Imprisonment, lifetime or otherwise, would be all too light a sentence compared to what he had already known in Slak Daek, too small a reprisal for the magnitude of his crimes. What about death then? What was left of his despicable life that could recompense for the lives he’d taken and the countless more he must’ve unwittingly harmed or destroyed? Death would be an even easier escape.
Besides, the very fact he’d lived through Slak Daek meant death had rejected him. It had spat him out, as if it found no niche or nook in its vast storehouse of offenders for one as vile as he, as if death only obliged with its punctuality those who understood the value of life.

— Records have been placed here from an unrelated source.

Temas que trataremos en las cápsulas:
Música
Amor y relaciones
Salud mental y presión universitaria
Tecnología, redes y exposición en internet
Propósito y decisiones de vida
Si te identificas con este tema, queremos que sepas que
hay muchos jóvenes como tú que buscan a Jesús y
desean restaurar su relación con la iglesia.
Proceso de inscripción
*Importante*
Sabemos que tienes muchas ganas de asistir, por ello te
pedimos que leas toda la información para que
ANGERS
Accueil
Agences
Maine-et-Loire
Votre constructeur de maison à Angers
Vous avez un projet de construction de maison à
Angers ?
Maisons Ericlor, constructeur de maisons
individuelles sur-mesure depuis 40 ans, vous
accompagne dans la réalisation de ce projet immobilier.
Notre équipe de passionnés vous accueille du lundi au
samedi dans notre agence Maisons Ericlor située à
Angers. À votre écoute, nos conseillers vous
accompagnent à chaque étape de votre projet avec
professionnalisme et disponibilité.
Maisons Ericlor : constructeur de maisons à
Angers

If there was to be any justice, he was convinced he would have to mete out his own punishment. Just as well, he thought. Since that initial appeal he’d read in the newspaper, there was still no tribunal. In the meantime, one by one, Pol Pot and some of those most responsible had died. Others, like himself, were quickly growing old, and before long would be too feeble to stand trial. When it became obvious the tribunal would not happen for many more years, there was only one place for him to go.

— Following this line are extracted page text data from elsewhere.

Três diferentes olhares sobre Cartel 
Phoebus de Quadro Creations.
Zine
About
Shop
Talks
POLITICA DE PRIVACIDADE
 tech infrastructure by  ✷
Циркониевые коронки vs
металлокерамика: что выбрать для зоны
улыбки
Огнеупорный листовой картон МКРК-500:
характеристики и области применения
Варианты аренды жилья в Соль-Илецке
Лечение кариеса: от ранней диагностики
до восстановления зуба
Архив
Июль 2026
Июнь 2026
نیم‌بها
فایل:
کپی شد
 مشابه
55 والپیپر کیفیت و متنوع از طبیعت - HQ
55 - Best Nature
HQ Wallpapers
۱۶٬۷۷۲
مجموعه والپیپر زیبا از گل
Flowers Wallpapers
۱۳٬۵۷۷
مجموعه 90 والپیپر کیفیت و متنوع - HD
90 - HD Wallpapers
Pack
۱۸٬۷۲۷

Finally he faced it, sitting one morning on a street corner outside the wall of Wat Nagara, a temple on the edge of the Mekong. It was at this temple that Sokhon had immersed himself in meditation, the life of a young novice. It had once been his beloved childhood home. A group of novice monks, returning from their alms walk at dawn, encountered the Old Musician playing the sadiev and, out of pity for a disfigured, homeless elder, offered him food from their alms. That evening, having sought the permission of the abbot, the same group of novices invited him to spend the night on the temple grounds, away from the stench and filth and danger of the streets. They offered him the wooden cottage belonging to the temple sweeper who had recently passed. Stay as long as you like, the abbot told him. We could use a musician. So he stayed, fed and clothed by a daily tenet of generosity, protected by a shared belief that a temple is where one quietly seeks ablution and forgiveness, where peace of mind may be found through silent reflection. Who among us, dear old man, has not been touched by tragedy? the abbot asked, sensing the weight of his affliction. Who among us does not bear the burden of survival? The other monks echoed, Whatever your transgression, you’ve paid for it with your injuries.